Rising Rents Continue to Put Pressure on Boston Tenants

The spring real estate market is under way, and the cost of rent in Boston is on the rise again in one of the country’s most expensive markets, raising the question of how people making average or below average incomes will continue to live in the city.

According to Brielle Browne, Massachusetts and Connecticut realtor with Coldwell Banker, the price fluctuation will most likely be temporary.

“Ninety percent of homes that are owned in Boston are investment properties,” she said. “Rent will probably go down and investors will start selling. Currently there is an abundance of inventory and the rental market has been much slower…. Banks are finally lending and people can afford to buy versus rent. Roughly 90 percent of the homes in Boston Proper at one point were considered ‘investment properties’. Of those, roughly 70 percent are rented out through the college life cycle.”

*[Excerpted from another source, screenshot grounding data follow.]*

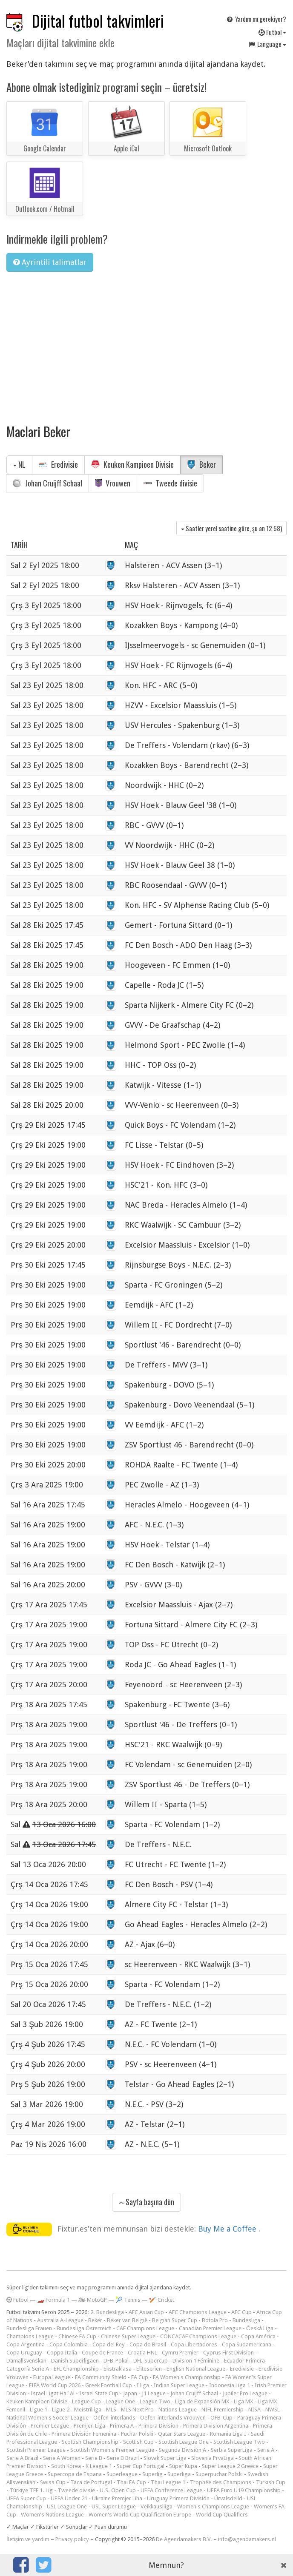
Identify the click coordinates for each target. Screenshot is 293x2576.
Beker (201, 464)
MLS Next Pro (137, 2409)
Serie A (265, 2450)
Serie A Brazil (22, 2458)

According to the 2017 Greater Boston Housing Report Card, in fiscal year 2018, the Commonwealth will spend a total of $432 million on multiple housing programs plus initiatives aimed at combating homelessness. Of the total, $183 million goes to the housing programs with the larger share while $249 million goes to homeless programs. This amount represents the second annual funding cut in a row, reducing the state budget for housing related spending 14 percent from the previous fiscal year.

With more construction coming on line, the rental vacancy rate has increased for the past three years, reaching 4.7 percent in 2017, a rate surpassed only once since 2011.

Short term rentals are another factor affecting rental prices, especially in the Fenway and Chinatown areas. A study entitled “The Sharing Economy and Housing Affordability: Evidence from Airbnb,” shows that the increase in Airbnb listings leads to a slight increase in rent.

“[Boston] has been one of the heaviest builders in the country since 2009,” said Mark Hickey, an economist at CoStar regarding the opening of future apartment buildings.

Many of these properties, however are luxury locations and are not typically affordable with the average income of about $82,000.

The Massachusetts Rental Voucher Program provides rental assistance to people with disabilities under the age of 60, who either live in, or are eligible to live in, elderly or disabled state assisted public housing. Recipients of the voucher pay 25 percent of their income for rent with some utilities or 30 percent if all utilities are included in the rent, subject to limitations.

The Boston Tenant Coalition advocates for homeless people and affordable housing while campaigning for tenants’ rights and affordable housing.

“Rents are really high and are unaffordable with what the incomes are,” said Kathy Brown, coordinator at Boston Tenant Coalition. “Thousands of people are on the waiting list for affordable housing. It’s been a problem with people getting priced out of Boston neighborhoods.”

Kelly Turley, Associate Director of the Massachusetts Homeless Coalition, believes that the rise in rent will affect homelessness. She also notes that higher rents have a greater impact on people of color and women.

“Ever increasing rents in Massachusetts have greatly contributed to the Commonwealth’s homelessness crisis, with fewer and fewer tenant households able to afford their rents,” Turley said. “We will continue to see rates of homelessness rise unless and until the state and communities invest in upstream homelessness prevention resources, long term affordable housing subsidies, and the development of new housing opportunities below the current market rates.”